It can't pay government employees, contractors, or suppliers. Its not unusual for teachers to go six months between paychecks under Porfirio Lobo Sosa. Road construction has stopped again due to government debts to the construction companies. It stopped paying the IHSS, the government health provider, the fees it collected from government employees to pay for their health care, prompting IHSS to threaten to cut off government employees.
So what does a bankrupt government do?
Honduras is now seeking to privately place over $750 million in bonds. In that private placement, it is using Barclays and Deutsche Bank as its agents. These two banking firms have been hired by the government of Honduras to set up meetings with potential investors. Meetings have now been set up in London (March 4), New York (March 6), Boston (March 6) and Los Angeles (March 7).
But there's a last minute hitch. Congress, which had to vote to allow the issuance of these bonds, changed the term from 8 years to 10 years. This increases the amount the government of Honduras will have to pay out to investors by prolonging interest payments for two more years.

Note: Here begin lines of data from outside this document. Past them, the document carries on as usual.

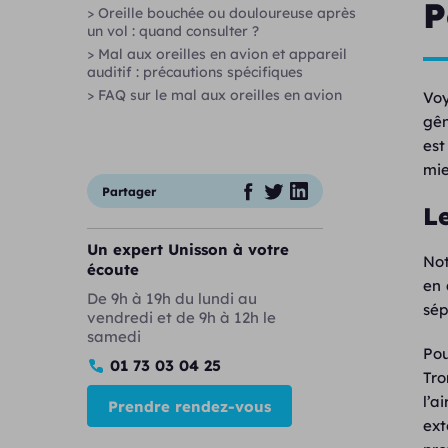
P
> Oreille bouchée ou douloureuse après
un vol : quand consulter ?
> Mal aux oreilles en avion et appareil
auditif : précautions spécifiques
> FAQ sur le mal aux oreilles en avion
Voy
gên
est
mie
Partager
L
Un expert Unisson à votre
Not
écoute
en 
De 9h à 19h du lundi au
sép
vendredi et de 9h à 12h le
samedi
Pou
01 73 03 04 25
Tro
l’a
Prendre rendez-vous
ext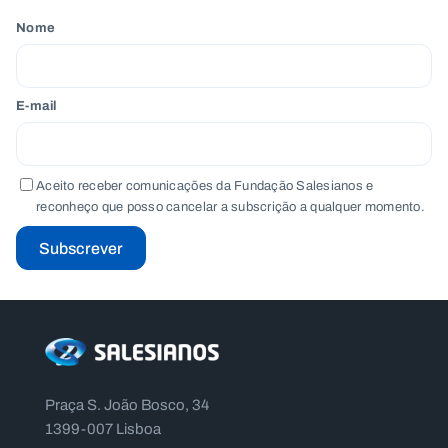
Nome
E-mail
Aceito receber comunicações da Fundação Salesianos e
reconheço que posso cancelar a subscrição a qualquer momento.
Subscrever
Praça S. João Bosco, 34
1399-007 Lisboa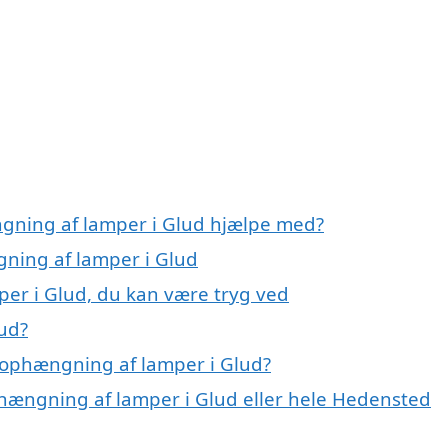
ngning af lamper i Glud hjælpe med?
gning af lamper i Glud
er i Glud, du kan være tryg ved
ud?
 ophængning af lamper i Glud?
phængning af lamper i Glud eller hele Hedensted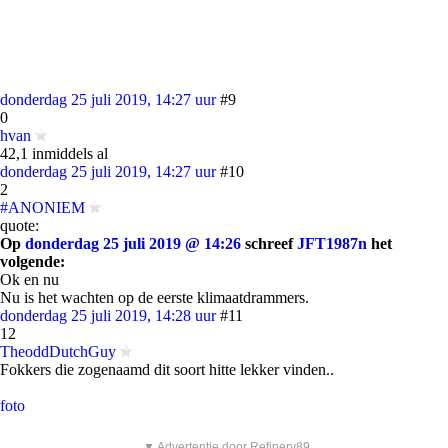
donderdag 25 juli 2019, 14:27 uur
#9
0
hvan
42,1 inmiddels al
donderdag 25 juli 2019, 14:27 uur
#10
2
#ANONIEM
quote:
Op
donderdag 25 juli 2019 @ 14:26
schreef
JFT1987n
het
volgende:
Ok en nu
Nu is het wachten op de eerste klimaatdrammers.
donderdag 25 juli 2019, 14:28 uur
#11
12
TheoddDutchGuy
Fokkers die zogenaamd dit soort hitte lekker vinden..
foto
▼ Advertentie door Refinery89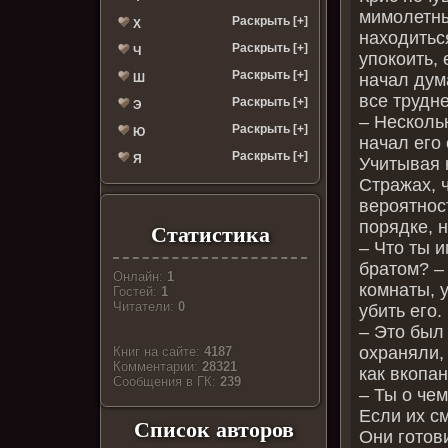
мимолетны
Раскрыть [+]
Х
находитьс
Раскрыть [+]
Ч
упокоить, 
Раскрыть [+]
начал дум
Ш
все трудне
Раскрыть [+]
Э
– Нескольк
Раскрыть [+]
Ю
начал его 
Раскрыть [+]
Я
Учитывая 
Стражах, 
вероятност
порядке, 
Статистика
– Что ты 
братом? –
Онлайн:
1
комнаты, 
Гостей:
1
Читатели:
0
убить его.
– Это был
охраняли, 
Книг на сайте:
4187
Комментарии:
28321
как вкопа
Cообщения в ГК:
239
– Ты о чем
Если их см
Список авторов
Они готови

If that wasn't enough, both Moody's and Standard and Poor's dropped Honduras's bond rating this week because of what they called the risk of investing in a country where there the government cannot pay its existing debts. Moody's also changed their outlook from "stable" to "negative". This in turn will raise the interest rate that Honduras will have to pay on the bonds. Moody's indicated that the downgrade was caused by
a worsening in the external finances of the country's economy, reflected in an increase of the deficit which is only partially covered by foreign direct investment. The public debt in Honduras, according to Moody's, is about 35 percent of its gross domestic product, which is moderate.

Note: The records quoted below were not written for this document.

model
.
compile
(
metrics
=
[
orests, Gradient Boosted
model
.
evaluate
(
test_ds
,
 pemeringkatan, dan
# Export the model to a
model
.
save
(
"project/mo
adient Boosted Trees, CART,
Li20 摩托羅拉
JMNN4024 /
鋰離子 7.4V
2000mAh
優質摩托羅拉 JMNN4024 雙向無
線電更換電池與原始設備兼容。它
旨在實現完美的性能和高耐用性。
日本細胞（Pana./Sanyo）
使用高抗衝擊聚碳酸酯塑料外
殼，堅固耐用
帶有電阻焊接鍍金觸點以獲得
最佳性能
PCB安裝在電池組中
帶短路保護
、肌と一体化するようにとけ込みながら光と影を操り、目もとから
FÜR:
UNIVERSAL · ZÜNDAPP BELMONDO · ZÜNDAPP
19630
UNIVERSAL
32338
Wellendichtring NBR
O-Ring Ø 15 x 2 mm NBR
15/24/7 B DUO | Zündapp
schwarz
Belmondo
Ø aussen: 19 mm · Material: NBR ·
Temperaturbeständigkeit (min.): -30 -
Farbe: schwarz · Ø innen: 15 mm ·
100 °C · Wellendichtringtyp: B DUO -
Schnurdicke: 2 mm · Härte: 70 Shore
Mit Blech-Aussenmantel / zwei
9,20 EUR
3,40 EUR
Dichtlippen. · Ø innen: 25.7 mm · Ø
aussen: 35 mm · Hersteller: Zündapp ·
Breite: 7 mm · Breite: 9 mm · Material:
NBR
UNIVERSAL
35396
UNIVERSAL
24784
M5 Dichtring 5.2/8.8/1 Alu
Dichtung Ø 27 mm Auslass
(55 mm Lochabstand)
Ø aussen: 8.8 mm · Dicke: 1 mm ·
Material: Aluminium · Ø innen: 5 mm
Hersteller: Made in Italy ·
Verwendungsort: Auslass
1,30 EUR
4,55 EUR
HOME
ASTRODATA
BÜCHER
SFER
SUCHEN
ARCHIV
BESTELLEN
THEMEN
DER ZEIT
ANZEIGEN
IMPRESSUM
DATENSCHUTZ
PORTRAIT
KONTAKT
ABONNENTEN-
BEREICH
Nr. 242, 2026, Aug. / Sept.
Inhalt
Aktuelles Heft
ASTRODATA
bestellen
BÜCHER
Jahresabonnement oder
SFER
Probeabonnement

But that is not the whole story. Because of the temporary cessation of international funding under the de facto regime that ruled in 2009 following the June coup d'etat, the country had to rely on internal credit markets, which were costlier, raising the government's debt payment burden. Debt service (principal and interest payments) was about 10 percent of the budget last year, up from 3 percent of the budget in 2008. Much of this increase is due to the debt shift from external to internal credit markets under the seven month de facto regime. Both Moody's and Standard and Poor's cited the increased costs from using internal credit markets in their downgrades.
So off to market with $750 million dollars in bonds with a newly downgraded credit rating and an extended term of payment, just a week before the private placement meetings kick off in Europe and North America. Not the kind of bargaining position anyone would like to be in.
The Christian Science Monitor has assembled a diverse group of Latin America bloggers. Our guest bloggers are not employed or directed by the Monitor and the views expressed are the bloggers' own, as is responsibility for the content of their blogs. To contact us about a blogger, click here.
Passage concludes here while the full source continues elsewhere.